= WHAT TO DO =
Could you transcribe the records below exactly, leaving out every picture?

Collected data:
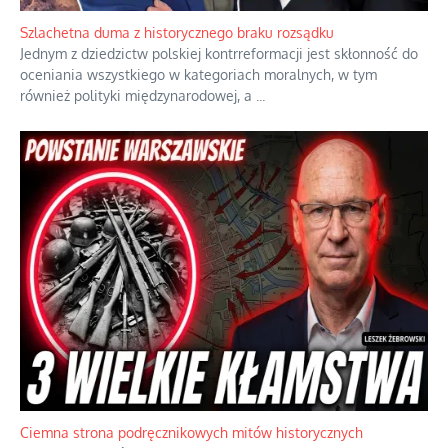
Szlachetna duma z historycznego braku rozsądku
Jednym z dziedzictw polskiej kontrreformacji jest skłonność do
oceniania wszystkiego w kategoriach moralnych, w tym
również polityki międzynarodowej, a
...
Ciemna strona podręcznikowych mitów historycznych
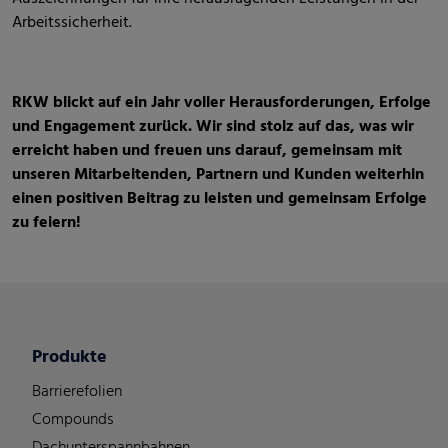
Arbeitssicherheit.
RKW blickt auf ein Jahr voller Herausforderungen, Erfolge
und Engagement zurück. Wir sind stolz auf das, was wir
erreicht haben und freuen uns darauf, gemeinsam mit
unseren Mitarbeitenden, Partnern und Kunden weiterhin
einen positiven Beitrag zu leisten und gemeinsam Erfolge
zu feiern!
Produkte
Barrierefolien
Compounds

= SOLUTION TO THE PROBLEM =
Szlachetna duma z historycznego braku rozsądku
Jednym z dziedzictw polskiej kontrreformacji jest skłonność do
oceniania wszystkiego w kategoriach moralnych, w tym
również polityki międzynarodowej, a
...
Ciemna strona podręcznikowych mitów historycznych
Arbeitssicherheit.
RKW blickt auf ein Jahr voller Herausforderungen, Erfolge
und Engagement zurück. Wir sind stolz auf das, was wir
erreicht haben und freuen uns darauf, gemeinsam mit
unseren Mitarbeitenden, Partnern und Kunden weiterhin
einen positiven Beitrag zu leisten und gemeinsam Erfolge
zu feiern!
Produkte
Barrierefolien
Compounds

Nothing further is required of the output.